*** Block opens ***
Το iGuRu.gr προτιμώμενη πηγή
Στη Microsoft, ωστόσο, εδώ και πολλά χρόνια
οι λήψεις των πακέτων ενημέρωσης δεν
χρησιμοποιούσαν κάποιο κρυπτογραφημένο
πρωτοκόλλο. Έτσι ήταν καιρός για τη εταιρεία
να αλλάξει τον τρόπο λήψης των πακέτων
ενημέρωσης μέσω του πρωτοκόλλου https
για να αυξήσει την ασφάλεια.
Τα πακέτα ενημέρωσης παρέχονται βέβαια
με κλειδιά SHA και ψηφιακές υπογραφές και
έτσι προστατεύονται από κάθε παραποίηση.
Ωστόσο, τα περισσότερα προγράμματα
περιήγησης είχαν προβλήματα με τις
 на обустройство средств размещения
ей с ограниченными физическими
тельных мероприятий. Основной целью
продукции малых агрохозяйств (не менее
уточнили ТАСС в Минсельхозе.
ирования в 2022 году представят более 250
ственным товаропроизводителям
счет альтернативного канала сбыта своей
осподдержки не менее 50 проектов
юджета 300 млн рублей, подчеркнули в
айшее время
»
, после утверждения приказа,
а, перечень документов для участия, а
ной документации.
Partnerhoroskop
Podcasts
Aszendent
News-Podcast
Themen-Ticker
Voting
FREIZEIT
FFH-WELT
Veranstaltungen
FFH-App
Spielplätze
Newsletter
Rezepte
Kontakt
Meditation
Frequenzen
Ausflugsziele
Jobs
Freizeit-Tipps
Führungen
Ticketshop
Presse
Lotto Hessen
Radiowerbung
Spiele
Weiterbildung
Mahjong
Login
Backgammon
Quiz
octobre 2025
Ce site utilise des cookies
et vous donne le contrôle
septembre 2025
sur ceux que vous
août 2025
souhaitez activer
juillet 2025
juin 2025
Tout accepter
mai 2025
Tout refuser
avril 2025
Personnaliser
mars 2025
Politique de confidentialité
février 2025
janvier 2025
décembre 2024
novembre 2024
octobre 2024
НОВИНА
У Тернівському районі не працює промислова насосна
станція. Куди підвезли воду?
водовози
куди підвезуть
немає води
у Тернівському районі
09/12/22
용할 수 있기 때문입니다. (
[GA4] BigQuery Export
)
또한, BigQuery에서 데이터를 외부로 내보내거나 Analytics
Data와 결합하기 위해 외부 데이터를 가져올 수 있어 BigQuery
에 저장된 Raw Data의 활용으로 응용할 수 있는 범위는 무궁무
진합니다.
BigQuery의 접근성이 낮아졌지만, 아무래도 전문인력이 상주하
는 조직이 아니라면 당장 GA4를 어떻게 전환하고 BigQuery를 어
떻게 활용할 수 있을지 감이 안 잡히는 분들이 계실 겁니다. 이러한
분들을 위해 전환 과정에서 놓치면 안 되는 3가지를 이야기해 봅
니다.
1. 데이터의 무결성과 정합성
*** Block closes ***
> _Problem to solve_:
Make an exact copy of every record in the listing.

> _Answer below_:
Το iGuRu.gr προτιμώμενη πηγή
Στη Microsoft, ωστόσο, εδώ και πολλά χρόνια
οι λήψεις των πακέτων ενημέρωσης δεν
χρησιμοποιούσαν κάποιο κρυπτογραφημένο
πρωτοκόλλο. Έτσι ήταν καιρός για τη εταιρεία
να αλλάξει τον τρόπο λήψης των πακέτων
ενημέρωσης μέσω του πρωτοκόλλου https
για να αυξήσει την ασφάλεια.
Τα πακέτα ενημέρωσης παρέχονται βέβαια
με κλειδιά SHA και ψηφιακές υπογραφές και
έτσι προστατεύονται από κάθε παραποίηση.
Ωστόσο, τα περισσότερα προγράμματα
περιήγησης είχαν προβλήματα με τις
 на обустройство средств размещения
ей с ограниченными физическими
тельных мероприятий. Основной целью
продукции малых агрохозяйств (не менее
уточнили ТАСС в Минсельхозе.
ирования в 2022 году представят более 250
ственным товаропроизводителям
счет альтернативного канала сбыта своей
осподдержки не менее 50 проектов
юджета 300 млн рублей, подчеркнули в
айшее время
»
, после утверждения приказа,
а, перечень документов для участия, а
ной документации.
Partnerhoroskop
Podcasts
Aszendent
News-Podcast
Themen-Ticker
Voting
FREIZEIT
FFH-WELT
Veranstaltungen
FFH-App
Spielplätze
Newsletter
Rezepte
Kontakt
Meditation
Frequenzen
Ausflugsziele
Jobs
Freizeit-Tipps
Führungen
Ticketshop
Presse
Lotto Hessen
Radiowerbung
Spiele
Weiterbildung
Mahjong
Login
Backgammon
Quiz
octobre 2025
Ce site utilise des cookies
et vous donne le contrôle
septembre 2025
sur ceux que vous
août 2025
souhaitez activer
juillet 2025
juin 2025
Tout accepter
mai 2025
Tout refuser
avril 2025
Personnaliser
mars 2025
Politique de confidentialité
février 2025
janvier 2025
décembre 2024
novembre 2024
octobre 2024
НОВИНА
У Тернівському районі не працює промислова насосна
станція. Куди підвезли воду?
водовози
куди підвезуть
немає води
у Тернівському районі
09/12/22
용할 수 있기 때문입니다. (
[GA4] BigQuery Export
)
또한, BigQuery에서 데이터를 외부로 내보내거나 Analytics
Data와 결합하기 위해 외부 데이터를 가져올 수 있어 BigQuery
에 저장된 Raw Data의 활용으로 응용할 수 있는 범위는 무궁무
진합니다.
BigQuery의 접근성이 낮아졌지만, 아무래도 전문인력이 상주하
는 조직이 아니라면 당장 GA4를 어떻게 전환하고 BigQuery를 어
떻게 활용할 수 있을지 감이 안 잡히는 분들이 계실 겁니다. 이러한
분들을 위해 전환 과정에서 놓치면 안 되는 3가지를 이야기해 봅
니다.
1. 데이터의 무결성과 정합성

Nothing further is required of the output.